Was tut sich bei den Windenergie-Projekten im Landkreis Darmstadt-Dieburg? Die Antwort ist ernüchternd: fast nichts. Einzig für die drei Windkraftanlagen auf dem Silberberg bei Ober-Ramstadt liegt dem Regierungspräsidium (RP) derzeit ein Genehmigungsantrag vor. Sonst herrscht sozusagen Windstille. Die Projekte bei Groß-Umstadt, Otzberg und Reinheim kommen nicht voran oder sind bereits abgeplant.

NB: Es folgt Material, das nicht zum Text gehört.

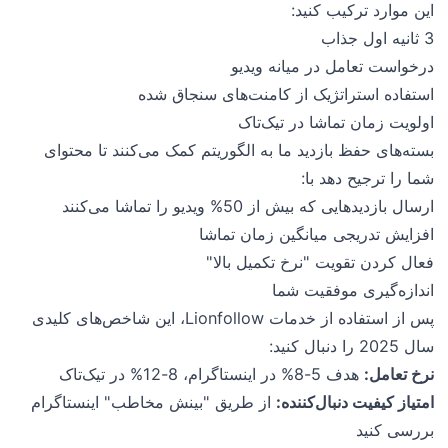
این موارد ترکیب کنید:
3 ثانیه اول جذاب
درخواست تعامل در میانه ویدیو
استفاده استراتژیک از کامنت‌های سنجاق شده
اولویت زمان تماشا در تیک‌تاک
بسته‌های حفظ بازدید ما به الگوریتم کمک می‌کنند تا محتوای
شما را ترجیح دهد با:
ارسال بازدیدهایی که بیش از 50% ویدیو را تماشا می‌کنند
افزایش تدریجی میانگین زمان تماشا
فعال کردن تقویت "نرخ تکمیل بالا"
اندازه‌گیری موفقیت شما
پس از استفاده از خدمات Lionfollow، این شاخص‌های کلیدی
سال 2025 را دنبال کنید:
نرخ تعامل:
هدف 5-8% در اینستاگرام، 8-12% در تیک‌تاک
امتیاز کیفیت دنبال‌کننده:
از طریق "بینش مخاطب" اینستاگرام
بررسی کنید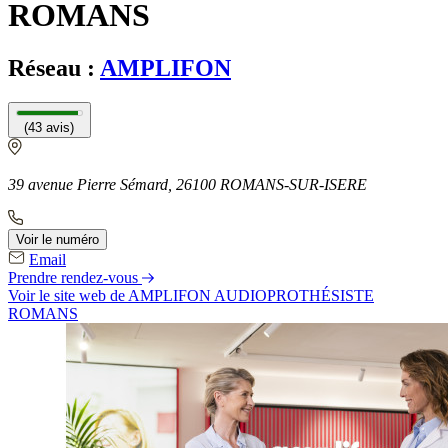
ROMANS
Réseau :
AMPLIFON
(43 avis)
39 avenue Pierre Sémard, 26100 ROMANS-SUR-ISERE
Voir le numéro
Email
Prendre rendez-vous
Voir le site web
de AMPLIFON AUDIOPROTHÉSISTE
ROMANS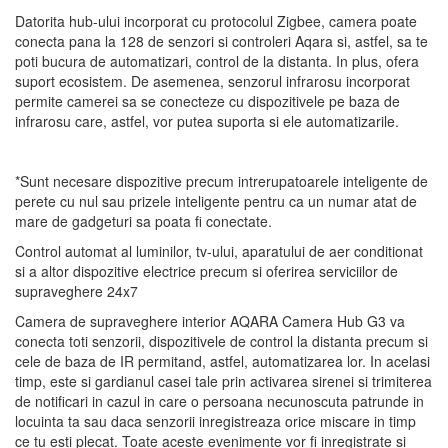
Datorita hub-ului incorporat cu protocolul Zigbee, camera poate
conecta pana la 128 de senzori si controleri Aqara si, astfel, sa te
poti bucura de automatizari, control de la distanta. In plus, ofera
suport ecosistem. De asemenea, senzorul infrarosu incorporat
permite camerei sa se conecteze cu dispozitivele pe baza de
infrarosu care, astfel, vor putea suporta si ele automatizarile.
*Sunt necesare dispozitive precum intrerupatoarele inteligente de
perete cu nul sau prizele inteligente pentru ca un numar atat de
mare de gadgeturi sa poata fi conectate.
Control automat al luminilor, tv-ului, aparatului de aer conditionat
si a altor dispozitive electrice precum si oferirea serviciilor de
supraveghere 24x7
Camera de supraveghere interior AQARA Camera Hub G3 va
conecta toti senzorii, dispozitivele de control la distanta precum si
cele de baza de IR permitand, astfel, automatizarea lor. In acelasi
timp, este si gardianul casei tale prin activarea sirenei si trimiterea
de notificari in cazul in care o persoana necunoscuta patrunde in
locuinta ta sau daca senzorii inregistreaza orice miscare in timp
ce tu esti plecat. Toate aceste evenimente vor fi inregistrate si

Auf dem Silberberg, in einem künftigen, derzeit aber noch nicht rechtskräftigen Vorranggebiet, möchte die EnBW bis 2018 drei Windkraftanlagen (WKA) mit einer Spitzenleistung von jeweils 3,3 Megawatt errichten. Die bis zu 210 Meter hohen Anlagen sollen 2018 in Betrieb gehen – und einen Beitrag für den städtischen Haushalt leisten, denn für den Standort auf kommunalem Grund und Boden wird eine ansehnliche Pacht fällig.

Wenig bis gar nichts tut sich hingegen hinsichtlich der zum Teil heiß umstrittenen Standorte Märkerwald auf Otzberger Gebiet und Reinheimer Hügelland auf Reinheimer Gebiet. Für den Märkerwald, für den zuerst der Windparkentwickler Juwi aus Reinhessen Interesse bekundet hatte und inzwischen Notus mit Hauptsitz in Potsdam als Investor gehandelt wird, scheint sich die Sache auf natürlichem Weg zu erledigen, denn über den Höhen fliegt der Rotmilan, und das gilt als ein K.O.-Kriterium. Das Vorkommen des eleganten Greifvogels über dem Reinheimer Hügelland hat auch die Entega inzwischen veranlasst, ihren Rückzug vom dortigen Projekt zu verkünden.

Entega macht Rückzieher

Keine naturschutzrechtlichen, aber andere Hemmnisse tun sich für ein kleines Windparkprojekt auf dem Binselberg bei Groß-Umstadt auf, das ein Konsortium aus Entega und Proreo errichten will. RP-Sprecher Dieter Ohl sagte auf Nachfrage: „Es gab für die drei Anlagen im letzten Jahr wohl eine Bauvoranfrage, die jedoch dann wieder vom Vorhabensträger zurückgezogen wurde. Das heißt, wir haben derzeit keinen Antrag vorliegen.“ Grund für das Zurückziehen sei offenbar eine negative Äußerung der Bundesanstalt für Flugsicherung wegen der möglichen Beeinträchtigung einer Funkfeueranlage, so Ohl.

„Wir haben sogar bereits 2013 eine Voranfrage an die Deutsche Flugsicherung gerichtet und darauf die Antwort bekommen, dass innerhalb einer 15-Kilometer-Distanz überhaupt nichts geht“, berichtet Michel Leukam, Pressesprecher des Darmstädter Energieversorgers Entega. Das Funkfeuer Charlie auf Großost-heimer Gemarkung ist nur rund 7,5 Kilometer entfernt.

Die Deutsche Flugsicherung (DFS) und das Bundesaufsichtsamt für Flugsicherung (BAF) beharren inzwischen strikt auf Einhaltung dieser Grenze. Axel Raab, Pressesprecher der DFS, wird dazu mit der Aussage zitiert, dass mit den vier bereits in Betrieb befindlichen Windkraftanlagen auf dem Binselberg die Grenze des Tolerierbaren erreicht sei. (hol)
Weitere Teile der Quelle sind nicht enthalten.